I'm getting new shirts made. Any pointers you can give me? Cotton? Cotton-poly blend? Screen printing? Art setup fees? Brand of shirt?

Any help you can give me is appreciated.

Thanks


----------



## mckeetree (Jun 21, 2008)

First off stay away from T-shirts.


----------



## appalachianarbo (Jun 21, 2008)

What do you recommend? Suit and tie or no shirt at all?


----------



## mckeetree (Jun 21, 2008)

appalachianarbo said:


> What do you recommend? Suit and tie or no shirt at all?



Ha ha. No, what I recommend is thin button up shirts with a 65/35 polyester-cotton blend. The are way cooler, dry quicker, much tougher and they look better. Ain't nothin hotter than a dang T-shirt. We have ours embroidered with our logo and instantly look less like riff raff.


----------



## appalachianarbo (Jun 21, 2008)

I'm open to anything. Do you have a pic? How do they hold up to abuse? What's the price like compared to tees? Thanks


----------



## ClimbinArbor (Jun 21, 2008)

i like that mckee.

now im thinking of getting some nice khaki like lightweight ones.

thx


----------



## mckeetree (Jun 21, 2008)

appalachianarbo said:


> I'm open to anything.

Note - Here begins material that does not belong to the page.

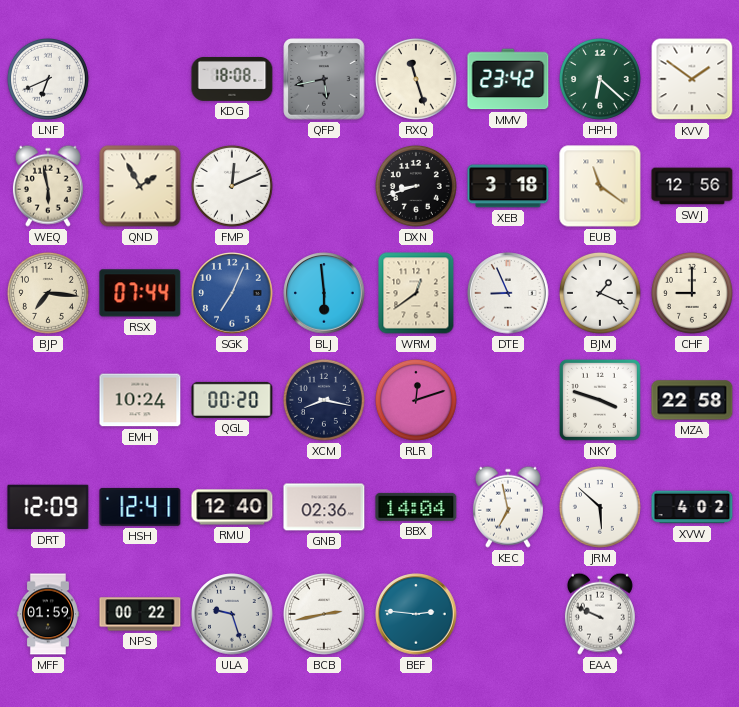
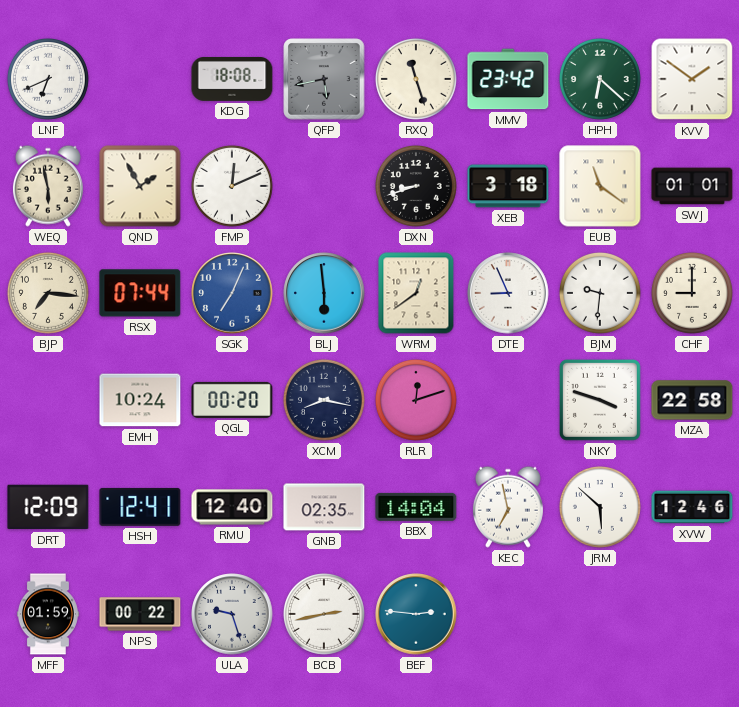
SWJ: 12:56 -> 01:01
BJM: 1:19 -> 9:31
GNB: 02:36 -> 02:35
XVW: 4:02 -> 12:46
EAA: 9:49 -> none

Do you have a pic? How do they hold up to abuse? What's the price like compared to tees? Thanks



Google Red Kap Industries. That is where I get ours.


----------



## southsoundtree (Sep 22, 2008)

shop around. Prices vary greatly. Get a look at the actual shirt, in your hands, before getting any custom printing done. Look some of their finished products.


----------